[Opening Provided data section]

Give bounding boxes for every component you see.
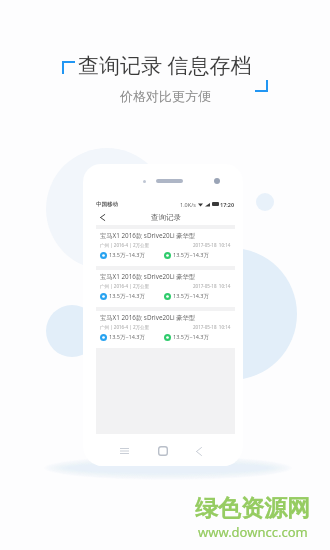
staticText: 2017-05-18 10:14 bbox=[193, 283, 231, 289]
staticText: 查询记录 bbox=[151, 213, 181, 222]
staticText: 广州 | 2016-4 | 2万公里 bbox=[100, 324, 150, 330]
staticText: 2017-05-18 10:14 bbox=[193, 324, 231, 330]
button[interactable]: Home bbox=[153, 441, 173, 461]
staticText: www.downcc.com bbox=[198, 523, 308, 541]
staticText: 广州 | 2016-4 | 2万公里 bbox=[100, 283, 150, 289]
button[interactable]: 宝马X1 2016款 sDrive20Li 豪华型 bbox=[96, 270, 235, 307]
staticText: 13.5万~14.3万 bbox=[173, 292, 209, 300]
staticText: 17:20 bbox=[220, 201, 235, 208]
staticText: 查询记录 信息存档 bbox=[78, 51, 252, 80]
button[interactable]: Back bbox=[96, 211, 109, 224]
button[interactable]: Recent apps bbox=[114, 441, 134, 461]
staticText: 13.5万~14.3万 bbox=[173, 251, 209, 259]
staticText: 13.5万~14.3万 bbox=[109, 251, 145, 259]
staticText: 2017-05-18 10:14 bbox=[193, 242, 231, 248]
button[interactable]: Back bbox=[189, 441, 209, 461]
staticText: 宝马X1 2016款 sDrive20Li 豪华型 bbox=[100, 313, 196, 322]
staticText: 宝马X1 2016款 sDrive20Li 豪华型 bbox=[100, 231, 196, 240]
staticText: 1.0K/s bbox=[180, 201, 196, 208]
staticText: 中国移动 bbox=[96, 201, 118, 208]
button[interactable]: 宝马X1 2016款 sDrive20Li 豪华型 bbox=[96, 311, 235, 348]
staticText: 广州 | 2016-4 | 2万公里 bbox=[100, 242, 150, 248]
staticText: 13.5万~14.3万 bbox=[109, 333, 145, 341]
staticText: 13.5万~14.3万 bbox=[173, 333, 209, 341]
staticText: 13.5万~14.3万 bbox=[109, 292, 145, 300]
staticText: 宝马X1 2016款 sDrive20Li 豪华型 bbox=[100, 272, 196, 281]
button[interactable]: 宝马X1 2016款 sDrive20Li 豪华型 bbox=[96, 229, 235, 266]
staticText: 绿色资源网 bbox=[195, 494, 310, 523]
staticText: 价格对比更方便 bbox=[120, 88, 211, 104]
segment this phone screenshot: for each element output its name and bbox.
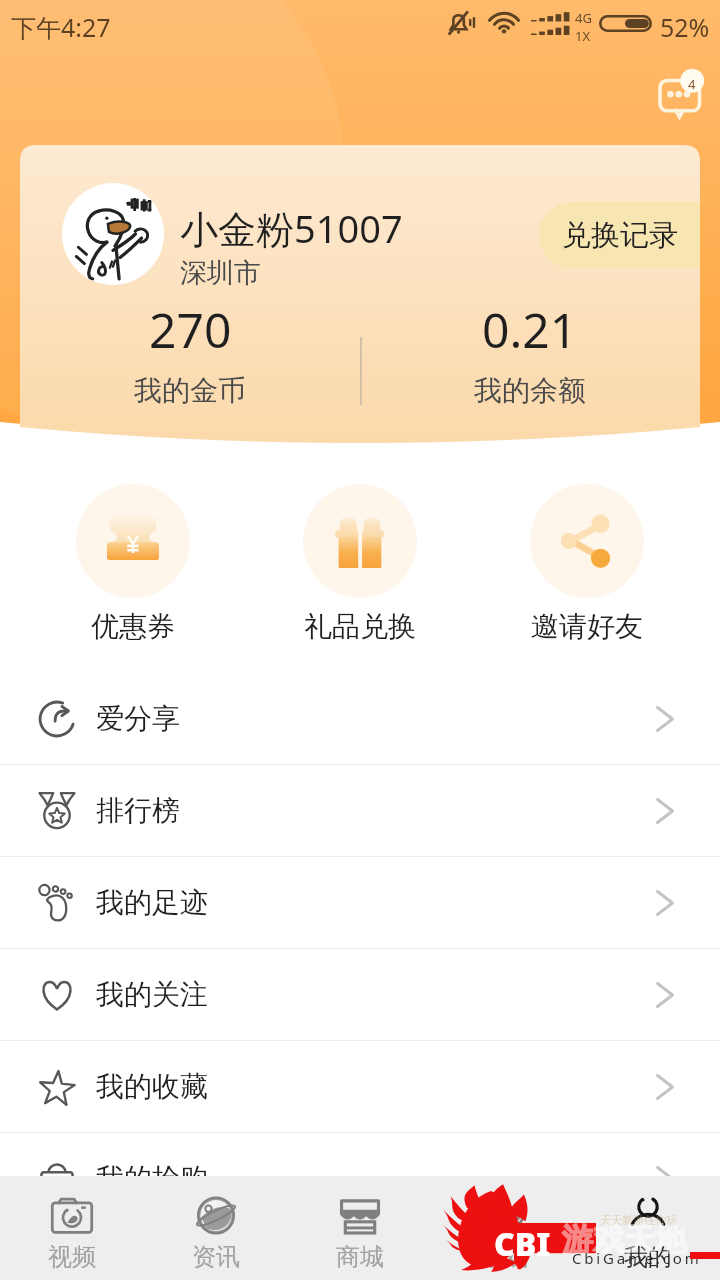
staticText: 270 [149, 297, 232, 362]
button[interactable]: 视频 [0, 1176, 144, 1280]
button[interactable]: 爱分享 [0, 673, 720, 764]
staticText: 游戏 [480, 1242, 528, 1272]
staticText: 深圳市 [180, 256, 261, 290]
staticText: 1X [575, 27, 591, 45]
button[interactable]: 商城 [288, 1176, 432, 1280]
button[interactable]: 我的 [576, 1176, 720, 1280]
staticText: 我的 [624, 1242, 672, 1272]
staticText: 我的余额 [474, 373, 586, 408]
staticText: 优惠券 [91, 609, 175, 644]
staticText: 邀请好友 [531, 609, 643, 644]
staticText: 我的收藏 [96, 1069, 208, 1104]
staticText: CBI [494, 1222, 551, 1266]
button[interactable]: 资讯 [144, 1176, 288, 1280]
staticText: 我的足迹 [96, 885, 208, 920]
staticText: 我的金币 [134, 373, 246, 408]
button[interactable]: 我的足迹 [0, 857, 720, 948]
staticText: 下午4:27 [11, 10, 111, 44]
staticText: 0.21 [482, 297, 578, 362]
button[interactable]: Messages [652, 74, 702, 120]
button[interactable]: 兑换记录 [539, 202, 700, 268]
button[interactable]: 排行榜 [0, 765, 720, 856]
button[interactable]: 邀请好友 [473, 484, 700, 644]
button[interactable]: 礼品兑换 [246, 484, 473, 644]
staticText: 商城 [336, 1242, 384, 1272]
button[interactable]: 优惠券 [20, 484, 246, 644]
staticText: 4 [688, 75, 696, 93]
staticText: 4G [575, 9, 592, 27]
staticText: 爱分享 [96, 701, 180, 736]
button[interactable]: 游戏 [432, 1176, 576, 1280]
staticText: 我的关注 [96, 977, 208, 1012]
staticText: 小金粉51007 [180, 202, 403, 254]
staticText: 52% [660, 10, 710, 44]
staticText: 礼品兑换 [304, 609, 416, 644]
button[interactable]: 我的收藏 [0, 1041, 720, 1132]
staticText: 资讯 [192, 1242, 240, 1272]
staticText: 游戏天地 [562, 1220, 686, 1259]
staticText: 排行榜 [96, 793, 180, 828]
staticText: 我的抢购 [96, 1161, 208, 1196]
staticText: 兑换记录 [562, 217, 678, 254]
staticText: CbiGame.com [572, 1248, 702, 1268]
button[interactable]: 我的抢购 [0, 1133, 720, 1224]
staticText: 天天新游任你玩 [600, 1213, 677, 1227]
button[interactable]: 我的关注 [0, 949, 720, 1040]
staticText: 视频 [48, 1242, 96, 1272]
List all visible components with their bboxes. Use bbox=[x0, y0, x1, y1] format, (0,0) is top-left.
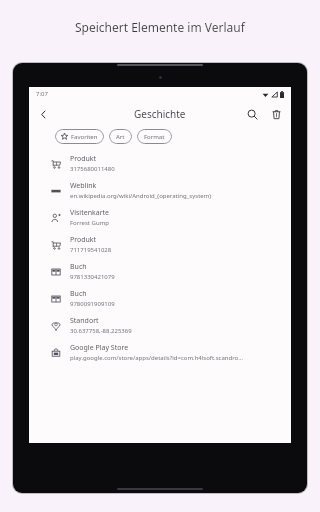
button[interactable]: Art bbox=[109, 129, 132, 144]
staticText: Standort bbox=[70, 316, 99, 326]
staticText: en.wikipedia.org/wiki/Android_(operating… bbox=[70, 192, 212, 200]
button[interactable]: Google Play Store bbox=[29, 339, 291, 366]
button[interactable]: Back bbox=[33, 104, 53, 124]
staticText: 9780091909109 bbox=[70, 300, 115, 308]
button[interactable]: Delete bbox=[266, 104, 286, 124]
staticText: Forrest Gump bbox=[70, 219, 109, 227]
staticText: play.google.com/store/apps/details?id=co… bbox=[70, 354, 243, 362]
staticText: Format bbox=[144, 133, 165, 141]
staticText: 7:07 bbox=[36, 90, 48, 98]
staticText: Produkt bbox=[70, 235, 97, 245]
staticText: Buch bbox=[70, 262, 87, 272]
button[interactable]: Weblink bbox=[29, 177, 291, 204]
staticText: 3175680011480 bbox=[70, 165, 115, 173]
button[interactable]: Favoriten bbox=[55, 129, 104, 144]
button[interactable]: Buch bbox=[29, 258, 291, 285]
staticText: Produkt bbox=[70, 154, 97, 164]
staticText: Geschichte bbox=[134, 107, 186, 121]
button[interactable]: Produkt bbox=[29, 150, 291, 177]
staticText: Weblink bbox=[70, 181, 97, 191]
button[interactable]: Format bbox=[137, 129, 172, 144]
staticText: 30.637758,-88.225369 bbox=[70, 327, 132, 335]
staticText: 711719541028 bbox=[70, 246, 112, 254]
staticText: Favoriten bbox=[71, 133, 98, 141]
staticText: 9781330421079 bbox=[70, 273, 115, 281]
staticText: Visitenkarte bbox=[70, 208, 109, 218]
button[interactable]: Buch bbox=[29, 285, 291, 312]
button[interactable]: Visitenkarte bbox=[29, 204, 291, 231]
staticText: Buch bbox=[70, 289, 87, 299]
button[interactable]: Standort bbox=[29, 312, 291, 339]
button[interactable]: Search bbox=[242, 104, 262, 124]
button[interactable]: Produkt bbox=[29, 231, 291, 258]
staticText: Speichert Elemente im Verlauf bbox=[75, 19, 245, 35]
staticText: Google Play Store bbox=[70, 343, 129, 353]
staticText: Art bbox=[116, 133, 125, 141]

[Closing Provided data section]

Return each line above where the word "Favoriten" shows up.

* _Result_:
button[interactable]: Favoriten bbox=[55, 129, 104, 144]
staticText: Favoriten bbox=[71, 133, 98, 141]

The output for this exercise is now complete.